Emília Santos nasceu, cresceu e ainda vive na sua aldeia onde tem uma lojinha que já vem do tempo do seu pai. Na sua entrevista fala da vida na aldeia e do que mudou deste a sua infância.

[hide for=”!logged”] 00:00[Apresentação] Maria Emília Santos – 29 de Janeiro de 1947. Nasceu em Além do Rio e sempre lá viveu.

00:16[filhos] tem dois, Vasco e Ricardo que nasceram em Viseu. Têm 30 e 34 anos. Foram baptizados na aldeia na Igreja Matriz do Gafanhão. Foi um batizado normal com padrinhos e fizeram festa mosdesta.

01:07 [pais] os pais já não são vivos e chamavam-se Joaquim dos Santos e Luzia que também nasceram e viveram sempre na terra.

1:24[Casa de Infância] lembra-se da casa de infância, foi ela que a renovou. Era uma casa antiga coberta de lousa. Dentro da normalidade da aldeia .

[Pais] os pais eram comerciantes da aldeia desde que se lembra.

1:54 [aldeia] não responde mas faz entender que não gosta. Diz que a aldeia está muito sacrificada e que já só há pessoas muito velhinhas, não há juventude, antigamente havia mais gentre muita juventude.

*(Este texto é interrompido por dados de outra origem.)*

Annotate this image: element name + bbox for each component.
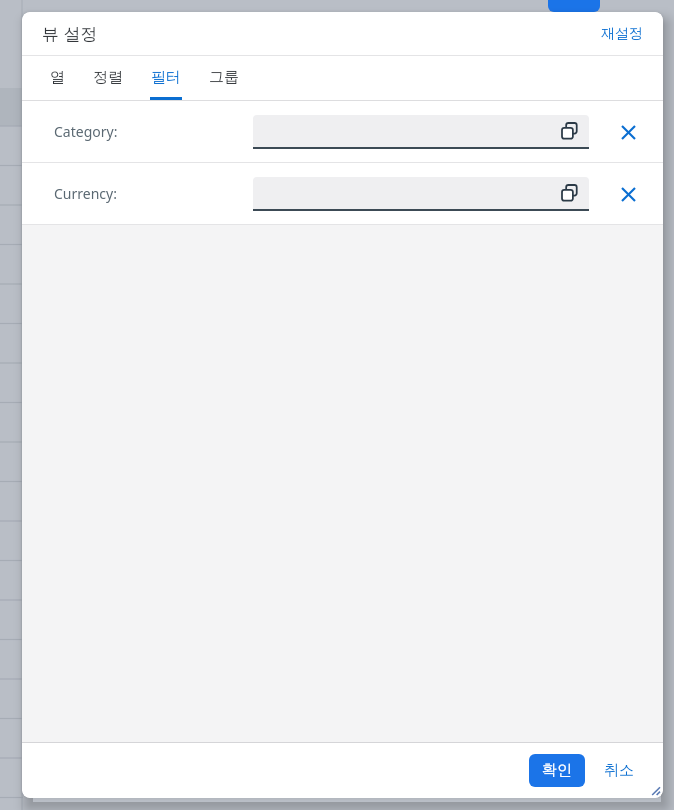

02:37 [o que mudou]não vê melhoras só vê a situação a piorar

02:55[escola]Fez a 4ªclasse. A escola era a da freguesia lá em baixo. A escola era mista rapazes e raparigas. Havia castigos, reguadas.

03:41[trabalho agrícolas] faz trabalhos agrícolas. Tem campos e cultiva legumes como milho, pequena quantidade. Diz que tem que se gostar e que para se aprender não é preciso nenhum curso.

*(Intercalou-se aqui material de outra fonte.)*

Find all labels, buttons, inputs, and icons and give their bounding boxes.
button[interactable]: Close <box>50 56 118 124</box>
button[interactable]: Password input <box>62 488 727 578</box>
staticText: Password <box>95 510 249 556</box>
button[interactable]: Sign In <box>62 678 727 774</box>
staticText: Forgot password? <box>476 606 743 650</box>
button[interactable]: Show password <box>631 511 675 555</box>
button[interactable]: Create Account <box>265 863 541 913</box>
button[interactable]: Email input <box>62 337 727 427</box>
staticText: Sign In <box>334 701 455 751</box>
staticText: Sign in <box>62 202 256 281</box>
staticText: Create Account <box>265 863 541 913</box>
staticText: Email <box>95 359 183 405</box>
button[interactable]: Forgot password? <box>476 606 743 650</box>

04:35[pais]Os pais também cultivavam .

04:36[trabalho de campo] hoje há maquinas agrícolas e tractores, antigamente era com carros de vacas. Ainda tem os utensílios.

05:00[animais]não tem animais mas já teve. Tinha vacas, porcos. Dava-lhe comida.

05:31[catolicismo]é católico o padroeiro da aldeia é a Nossa Senhora do Pranto [festas] a festa é a da Nossa Senhora do Pranto, no primeiro domingo de Agosto. Já foi uma grande festa.

06:05 [loja]A loja é do tempo do pai, anos 40, tempos do minério. Ainda não era nascida. Foi o pai que fundou a loja e ela deu continuidade. Vendia-se de tudo antigamente. Coisas que hoje não se vendem. Comprava as coisas nos armazéns, a um armazenista em São Pedro do Sul e Viseu.

06:58[contabilidade]no tempo do pai não havia contabilidade, era uma coleta e lembra-se que ele dizia que ia à fazenda pagar aquela contribuição anual mas não sabe quando era. Ela já tem que ter uma contabilista .No tempo do pai vendia-se fiado. Muito fiado. Havia uma relíquia dum role ?. os clientes pagavam sempre em dinheiro.

07:52 [electricidade] no tempo do pai ainda não existia electricidade. Era a petróleo, com uma candeia de petróleo. Tem um utensílio para usar com petróleo. Mais tarde vieram candeeiros de gás que o pai chegou a comprar. [crianças]As crianças compravam rebuçados, bolachas, raramente compravam, os pais não tinham dinheiro para lhe comprar o que queriam. Algumas pessoas compravam e outras ficavam a conversar.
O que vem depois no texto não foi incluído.